Broadening and anticipating the incrimination clearly represents a central component of the strategy pursued by policymakers in the fight against terror and other complex crime.
Catch-all offences are establishing themselves Europe-wide as a preferred tool to tackle terrorism, coupled with an effort to move the bar upstream, that is beyond the violent terroristic act and closer to the early onset of the phenomenon.
In essence, the incriminating provisions’ scope has been stretched to cover the early signs of terrorism onset, by treating them just like a species of terroristic act, with the critical consequence to target unoffensive behavior like visiting a website, exchanging information, expressing opinions, singing, or painting.
Italy’s own experience with organised crime should be recalled: as we are witnessing nowadays in Italy, the fight against organised crime, with special regard to some trends – e.g. the increasingly widespread application of the mafia-type aggravating circumstance to an indefinite array of criminal conducts – has gone a long way down such road.
A strategy poised for failure.
We interviewed Salvatore Calleri (personal communication, December 7, 2020) former councillor of the Sicily Region and President of the Caponnetto Foundation, one of the most established NGOs, at the forefront in the fight against the mafia in Italy. We asked him a question: what the danger is to call mafia what mafia is not.
His answer was telling.
“The mafia must be strictly defined and it is not a simple form of crime but something complex with social consensus, money, intelligence and relationships with the power. The mafia is something archaic and modern at the same time, that kills for utility. Often, in a misleading way, someone confuses the “mafiosi” style, which is a criminal attitude, with the mafia. This mistake causes a damage: to say that everything is mafia is just like denying its existence. The mafia is out there, and it is strong, but it also feeds on such vagueness“.
Failure to establish proper definitions of what phenomena like mafia or terrorism are results in denying their existence by undermining the rule of law.
Applying unreasonable punishments through anticipatory catch-all offences, under the limb of terrorism, turns outright restrictions of fundamental freedoms in lawful undertakings by counter-terrorism authorities. This in turn triggers despair and distrust among those who are being administered such penalties, acting as the most dangerous radicalising push factor, i.e. the urge to restore justice.
In the same direction the general provision of art. 15 of the Terrorism Directive (2017/541) goes where it provides for the sanctions, applicable to individuals, to be “effective” and “dissuasive”, but also “proportionate”.

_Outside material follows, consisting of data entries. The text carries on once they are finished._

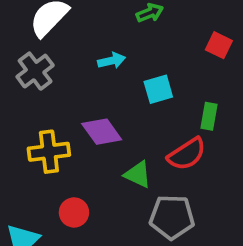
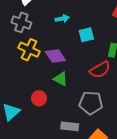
gray cross: (35, 71) -> (21, 22), turned -36
yellow cross: (49, 152) -> (29, 50), moved, turned 30
green triangle: (138, 174) -> (61, 79), moved

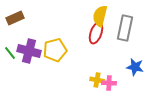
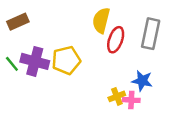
yellow semicircle: (100, 16) -> (101, 20), moved
blue star: (135, 67) -> (142, 81), moved
yellow cross: (97, 80) -> (117, 96), turned -32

However, achieving a strict definition of terrorism seems to be elusive after decades of clashes at the United Nations, Council of Europe and European Union, where certain differences among member countries have never been bridged, and never was a shared and proper definition of terrorism hammered out.

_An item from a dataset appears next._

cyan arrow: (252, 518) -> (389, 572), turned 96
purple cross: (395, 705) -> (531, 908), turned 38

Certain European countries (e.g., France, Spain) have doubled down on such definition vacuum by incriminating the glorification of terrorism, or its apology, an approach that has been strongly criticised by freedom of speech and human rights think-tanks (Amnesty International, 2018), alongside the Special Rapporteur on the promotion and protection of human rights and fundamental freedoms while countering terrorism (Human Rights Council, 2019; Human Rights Council, 2019b).
Such concerns are intensified by the level of the penalties these crimes are subject to, beside the repercussions in terms of cross-border judicial cooperation (as a matter of fact, these incriminations may fulfill the requirements to access international cooperation instruments of the likes of the European Arrest Warrant or the European Investigation Order, in as much as they fit under the label “terrorism” which is listed among those serious offences collaboration would be granted for by way of derogation of the double criminality rule).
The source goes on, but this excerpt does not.